▸ What to work on
In the material below, find each line with the word "encrypt" and copy it.

▸ Exercise materials

════════════════════

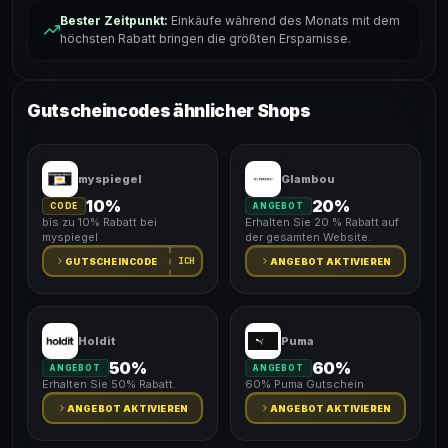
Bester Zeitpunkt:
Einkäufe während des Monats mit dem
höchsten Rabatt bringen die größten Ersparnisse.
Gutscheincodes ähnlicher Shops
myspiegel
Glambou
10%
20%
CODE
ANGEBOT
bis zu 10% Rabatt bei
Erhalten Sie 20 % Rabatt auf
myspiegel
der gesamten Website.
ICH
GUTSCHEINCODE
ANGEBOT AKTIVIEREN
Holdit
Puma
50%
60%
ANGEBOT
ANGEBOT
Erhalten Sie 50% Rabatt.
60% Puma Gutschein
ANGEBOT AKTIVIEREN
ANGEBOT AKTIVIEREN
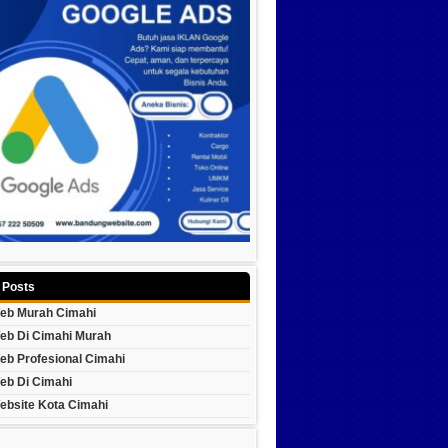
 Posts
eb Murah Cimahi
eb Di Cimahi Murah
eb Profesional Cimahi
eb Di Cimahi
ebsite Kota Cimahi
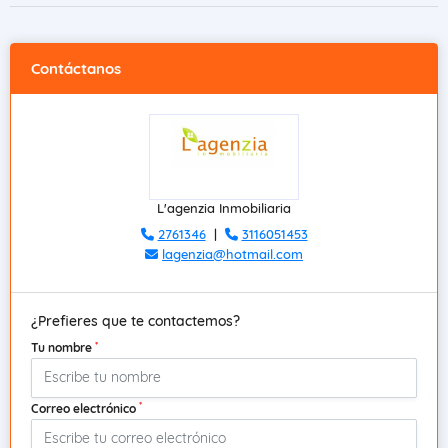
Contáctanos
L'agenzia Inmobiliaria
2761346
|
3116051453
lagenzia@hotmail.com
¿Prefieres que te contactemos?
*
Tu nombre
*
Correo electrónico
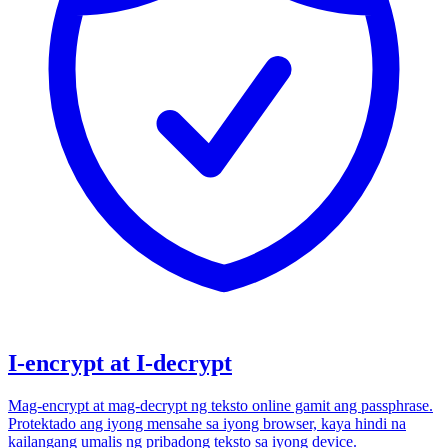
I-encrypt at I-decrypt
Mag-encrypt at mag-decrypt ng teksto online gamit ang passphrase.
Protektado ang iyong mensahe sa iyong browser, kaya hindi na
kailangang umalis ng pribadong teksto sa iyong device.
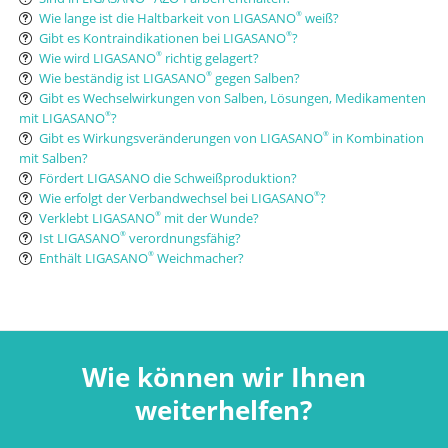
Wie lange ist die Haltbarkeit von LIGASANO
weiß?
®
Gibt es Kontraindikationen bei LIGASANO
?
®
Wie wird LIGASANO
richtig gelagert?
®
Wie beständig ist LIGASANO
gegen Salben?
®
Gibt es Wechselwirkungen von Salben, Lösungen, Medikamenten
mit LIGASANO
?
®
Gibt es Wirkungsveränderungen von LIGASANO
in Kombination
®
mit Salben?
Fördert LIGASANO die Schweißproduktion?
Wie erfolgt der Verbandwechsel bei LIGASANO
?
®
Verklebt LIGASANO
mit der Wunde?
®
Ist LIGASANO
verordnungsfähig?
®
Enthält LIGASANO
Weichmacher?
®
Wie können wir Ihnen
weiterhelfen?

════════════════════

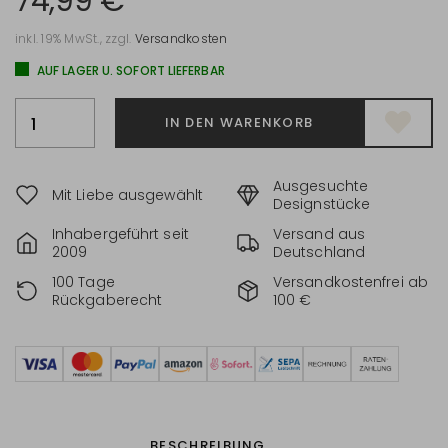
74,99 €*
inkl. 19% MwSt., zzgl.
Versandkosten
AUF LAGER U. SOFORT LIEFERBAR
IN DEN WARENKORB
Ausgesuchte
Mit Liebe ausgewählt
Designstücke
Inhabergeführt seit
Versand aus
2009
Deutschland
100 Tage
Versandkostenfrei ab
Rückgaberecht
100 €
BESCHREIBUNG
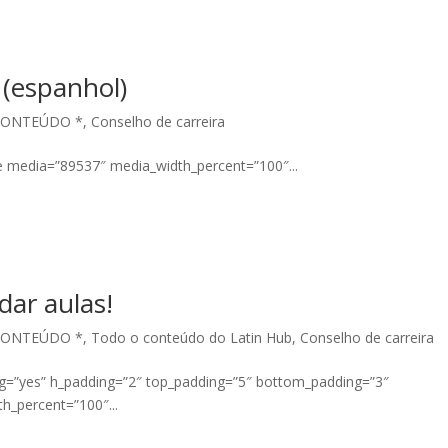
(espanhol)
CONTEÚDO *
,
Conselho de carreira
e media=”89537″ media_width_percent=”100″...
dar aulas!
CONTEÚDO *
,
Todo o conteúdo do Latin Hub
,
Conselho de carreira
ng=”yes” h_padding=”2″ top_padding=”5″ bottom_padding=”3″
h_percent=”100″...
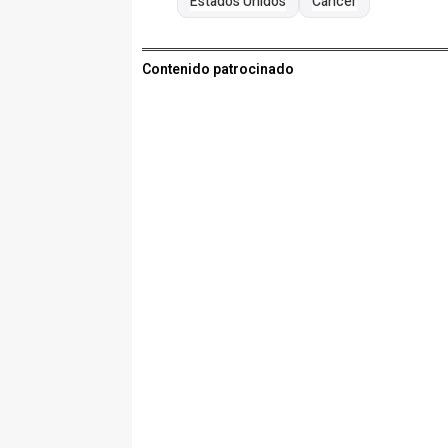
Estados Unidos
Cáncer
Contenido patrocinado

════════════════════

▸ Response
I-encrypt at I-decrypt
Mag-encrypt at mag-decrypt ng teksto online gamit ang passphrase.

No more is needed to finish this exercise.